### [Data for the task]
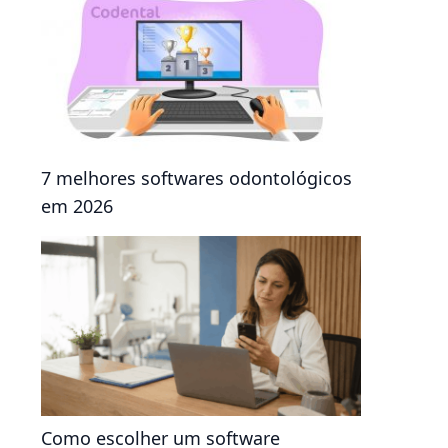
7 melhores softwares odontológicos
em 2026
Como escolher um software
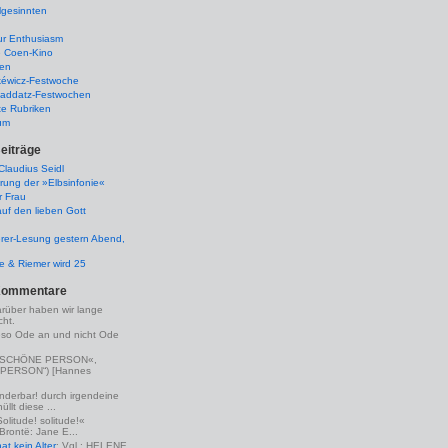
lgesinnten
ur Enthusiasm
e Coen-Kino
ten
kéwicz-Festwoche
-Raddatz-Festwochen
te Rubriken
um
eiträge
laudius Seidl
rung der »Elbsinfonie«
r Frau
uf den lieben Gott
rer-Lesung gestern Abend,
lle & Riemer wird 25
Kommentare
arüber haben wir lange
ht.
eso Ode an und nicht Ode
(»SCHÖNE PERSON«,
PERSON“) [Hannes
nderbar! durch irgendeine
llt diese ...
Solitude! solitude!«
 Brontë: Jane E...
t kein Alter
: Vgl.: HELENE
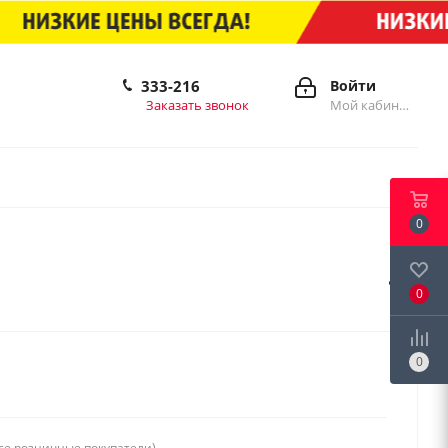
333-216
Войти
Заказать звонок
Мой кабинет
0
0
0
се розничные покупатели)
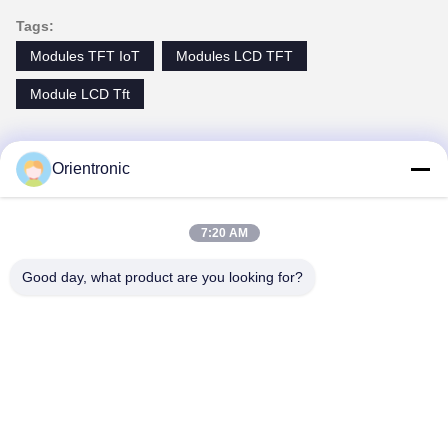
Tags:
Modules TFT IoT
Modules LCD TFT
Module LCD Tft
Orientronic
Produits Semblables
7:20 AM
Good day, what product are you looking for?
affichage
Module d'écran tactile
Modules TFT LCD
 signalisation
de surveillance LCD
transistors en cou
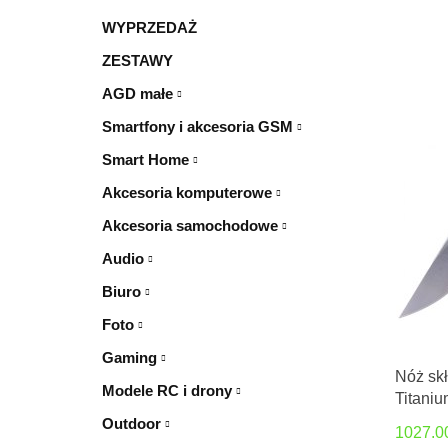
WYPRZEDAŻ
ZESTAWY
AGD małe
Smartfony i akcesoria GSM
Smart Home
Akcesoria komputerowe
Akcesoria samochodowe
Audio
Biuro
Foto
Gaming
Nóż sk
Modele RC i drony
Titaniu
by Jes
Outdoor
1027.0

### [The problem]
Give back the whole listing as it stands, minus its pictures.

### [Answer box]
7 melhores softwares odontológicos
em 2026
Como escolher um software
lgesinnten
ur Enthusiasm
e Coen-Kino
ten
kéwicz-Festwoche
-Raddatz-Festwochen
te Rubriken
um
eiträge
laudius Seidl
rung der »Elbsinfonie«
r Frau
uf den lieben Gott
rer-Lesung gestern Abend,
lle & Riemer wird 25
Kommentare
arüber haben wir lange
ht.
eso Ode an und nicht Ode
(»SCHÖNE PERSON«,
PERSON“) [Hannes
nderbar! durch irgendeine
llt diese ...
Solitude! solitude!«
 Brontë: Jane E...
t kein Alter
: Vgl.: HELENE
333-216
Войти
Заказать звонок
Мой кабинет
0
0
0
се розничные покупатели)
Tags:
Modules TFT IoT
Modules LCD TFT
Module LCD Tft
Orientronic
Produits Semblables
7:20 AM
Good day, what product are you looking for?
affichage
Module d'écran tactile
Modules TFT LCD
 signalisation
de surveillance LCD
transistors en cou
WYPRZEDAŻ
ZESTAWY
AGD małe
Smartfony i akcesoria GSM
Smart Home
Akcesoria komputerowe
Akcesoria samochodowe
Audio
Biuro
Foto
Gaming
Nóż sk
Modele RC i drony
Titaniu
by Jes
Outdoor
1027.0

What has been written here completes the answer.